__Goal of the exercise__: Note each line in the data below that holds "English", and copy it.

Saved data entries
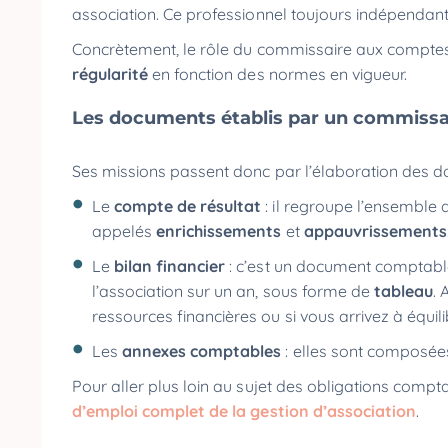
association. Ce professionnel toujours indépendant, 
Concrètement, le rôle du commissaire aux comptes
régularité
en fonction des normes en vigueur.
Les documents établis par un commiss
Ses missions passent donc par l’élaboration des 
Le
compte de résultat
: il regroupe l’ensemble 
appelés
enrichissements
et
appauvrissements
Le
bilan financier
: c’est un document comptabl
l’association sur un an, sous forme de
tableau
. 
ressources financières ou si vous arrivez à équil
Les
annexes
comptables
: elles sont composée
Pour aller plus loin au sujet des obligations compt
d’emploi complet de la gestion d’association
.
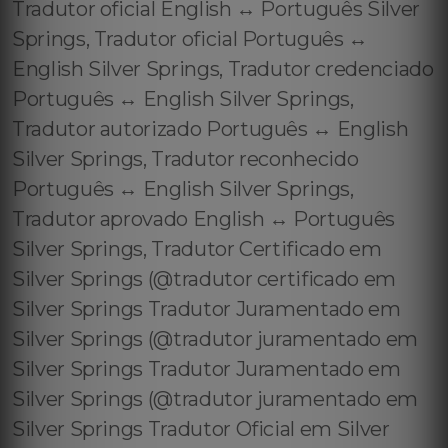
Tradutor oficial English ↔️ Português Silver
Springs, Tradutor oficial Português ↔️
English Silver Springs, Tradutor credenciado
Português ↔️ English Silver Springs,
Tradutor autorizado Português ↔️ English
Silver Springs, Tradutor reconhecido
Português ↔️ English Silver Springs,
Tradutor aprovado English ↔️ Português
Silver Springs, Tradutor Certificado em
Silver Springs (@tradutor certificado em
Silver Springs Tradutor Juramentado em
Silver Springs (@tradutor juramentado em
Silver Springs Tradutor Juramentado em
Silver Springs (@tradutor juramentado em
Silver Springs Tradutor Oficial em Silver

__Exercise answer__:
Tradutor oficial English ↔️ Português Silver
English Silver Springs, Tradutor credenciado
Português ↔️ English Silver Springs,
Tradutor autorizado Português ↔️ English
Português ↔️ English Silver Springs,
Tradutor aprovado English ↔️ Português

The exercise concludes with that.